Ask HN: Tips, Tricks and Thoughts on Lucid Dreaming? - jelliclesfarm
======
ksaj
Lay on your back and pay attention to _something_. I have had lucid dreams
since I was a kid, although it took until adulthood before I discovered what
it is. Since it used to scare the bejeebus out of me, I learned rolling onto
my side allowed me to fall asleep without the creepy death-like thing.

Weirdly it only ever scared me early in the night. In the morning, if I wake
up but then fall asleep, I get lucid dreams again, but they are far more
entertaining and lack the dark scary thing.

One thing I noticed, and it makes me aware I'm in a lucid dream, is that even
though everything feels real, there are a LOT of glitches. For example, once I
was playing guitar and it was glorious hero-level axemanship. But at the same
time, I realized it was in slo-mo and completely non-technical.

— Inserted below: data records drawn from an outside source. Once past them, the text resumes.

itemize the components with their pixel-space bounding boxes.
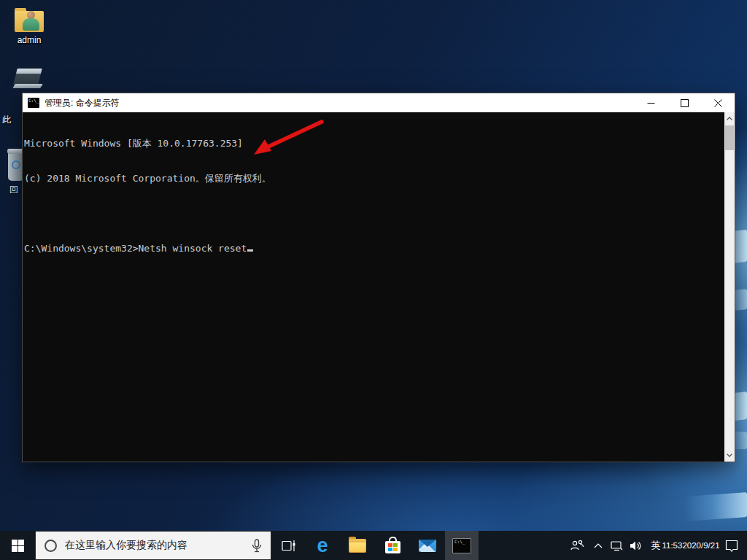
maximize-icon: [681, 99, 689, 107]
window-titlebar[interactable]: C:\_ 管理员: 命令提示符: [23, 93, 735, 112]
network-icon: [611, 540, 623, 551]
terminal-command: Netsh winsock reset: [139, 243, 247, 254]
system-tray: 英 11:53 2020/9/21: [565, 531, 747, 560]
start-button[interactable]: [0, 531, 35, 560]
show-hidden-icons-button[interactable]: [589, 531, 607, 560]
wallpaper-light-beam: [684, 492, 747, 521]
scrollbar-up-arrow[interactable]: [724, 113, 735, 124]
command-prompt-icon: C:\_: [452, 538, 471, 553]
desktop-icon-this-pc[interactable]: [12, 69, 44, 89]
computer-icon: [14, 69, 42, 89]
terminal-prompt: C:\Windows\system32>: [24, 243, 139, 254]
terminal-output[interactable]: Microsoft Windows [版本 10.0.17763.253] (c…: [23, 112, 724, 462]
user-folder-icon: [15, 9, 44, 32]
file-explorer-icon: [349, 539, 366, 553]
terminal-prompt-line: C:\Windows\system32>Netsh winsock reset: [24, 243, 724, 254]
taskbar-app-microsoft-store[interactable]: [375, 531, 410, 560]
tray-date: 2020/9/21: [682, 540, 719, 551]
people-button[interactable]: [565, 531, 589, 560]
terminal-blank-line: [24, 208, 724, 219]
action-center-button[interactable]: [716, 531, 747, 560]
tray-time: 11:53: [662, 540, 682, 551]
chevron-up-icon: [594, 543, 603, 548]
terminal-line: Microsoft Windows [版本 10.0.17763.253]: [24, 138, 724, 149]
cmd-window-icon: C:\_: [28, 98, 39, 108]
people-icon: [570, 540, 584, 551]
ime-indicator: 英: [651, 539, 661, 552]
cortana-icon: [44, 540, 57, 552]
minimize-button[interactable]: [634, 93, 667, 112]
terminal-scrollbar[interactable]: [724, 112, 735, 462]
close-icon: [714, 99, 722, 107]
volume-button[interactable]: [626, 531, 646, 560]
desktop-icon-admin-folder[interactable]: admin: [9, 9, 50, 45]
windows-logo-icon: [12, 540, 24, 552]
terminal-cursor: [247, 249, 253, 252]
volume-icon: [630, 540, 643, 551]
clock-button[interactable]: 11:53 2020/9/21: [665, 531, 716, 560]
taskbar-app-edge[interactable]: e: [305, 531, 340, 560]
taskbar-app-command-prompt-active[interactable]: C:\_: [445, 531, 479, 560]
edge-icon: e: [317, 536, 328, 556]
maximize-button[interactable]: [667, 93, 701, 112]
taskbar-search-box[interactable]: 在这里输入你要搜索的内容: [35, 531, 271, 560]
minimize-icon: [647, 99, 655, 107]
task-view-button[interactable]: [271, 531, 305, 560]
taskbar-app-file-explorer[interactable]: [340, 531, 375, 560]
action-center-icon: [725, 540, 738, 552]
this-pc-label-fragment: 此: [2, 114, 11, 126]
terminal-line: (c) 2018 Microsoft Corporation。保留所有权利。: [24, 173, 724, 184]
taskbar: 在这里输入你要搜索的内容 e: [0, 531, 747, 560]
command-prompt-window: C:\_ 管理员: 命令提示符 Microsoft Windows [版本 10…: [22, 93, 735, 462]
task-view-icon: [282, 540, 295, 552]
mail-icon: [419, 540, 436, 552]
search-placeholder: 在这里输入你要搜索的内容: [65, 539, 252, 552]
recycle-bin-label-fragment: 回: [9, 184, 18, 196]
taskbar-app-mail[interactable]: [410, 531, 445, 560]
network-status-button[interactable]: [607, 531, 626, 560]
microsoft-store-icon: [385, 541, 400, 553]
close-button[interactable]: [701, 93, 735, 112]
window-title: 管理员: 命令提示符: [44, 97, 634, 109]
admin-icon-label: admin: [18, 35, 42, 45]
scrollbar-down-arrow[interactable]: [724, 450, 735, 461]
scrollbar-thumb[interactable]: [725, 125, 734, 150]
microphone-icon[interactable]: [252, 539, 262, 553]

When I woke
up, I realized what I was dreaming was really crappy guitar playing, but at
the time, I might have shamed Yngwie, lol. For all intents and purposes, it
really was happening, and other than the wonkiness, I had full "normal"
control - a thought process that is barely distinguishable from being awake
and actually experiencing it all.

When you _do_ realize you are lucid dreaming, try not to over-react or you
will wake up. When you're having a good lucid dream, and excite yourself
awake, it's quite a bummer. As soon as you get that far, you can "rewind" your
dream and replay any part differently, or just do whatever you want - there
are no physical laws.

Everyone is different, but that's my observations.

------
Japhy_Ryder
Buy, read, and enjoy "Exploring the World of Lucid Dreaming" by Stephen
LaBerge, PhD. It's the key text on this topic. A few years back I used the
book with great success but I've fallen out of the "LD" world unfortunately.

Keep a dream journal. That's the first step.